### EXERCISE
Repeat all the lines below exactly, but omit the pictures.

Top of TASK INPUT

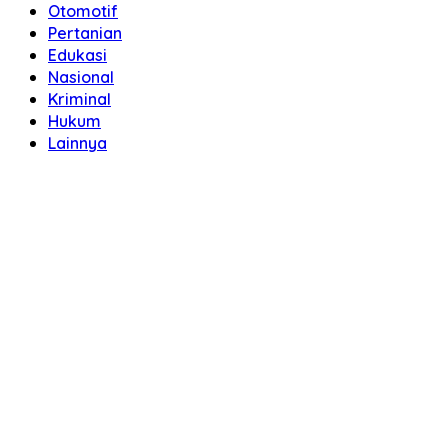
Otomotif
Pertanian
Edukasi
Nasional
Kriminal
Hukum
Lainnya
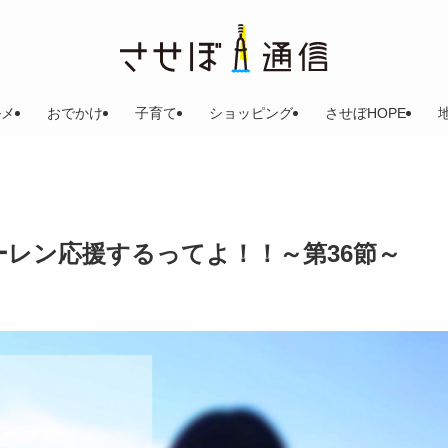
ルメ
おでかけ
子育て
ショッピング
させぼHOPE
ーレン応援するってよ！！～第36節～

Bottom of TASK INPUT

### RESPONSE TO THE TASK
Otomotif
Pertanian
Edukasi
Nasional
Kriminal
Hukum
Lainnya
ルメ
おでかけ
子育て
ショッピング
させぼHOPE
ーレン応援するってよ！！～第36節～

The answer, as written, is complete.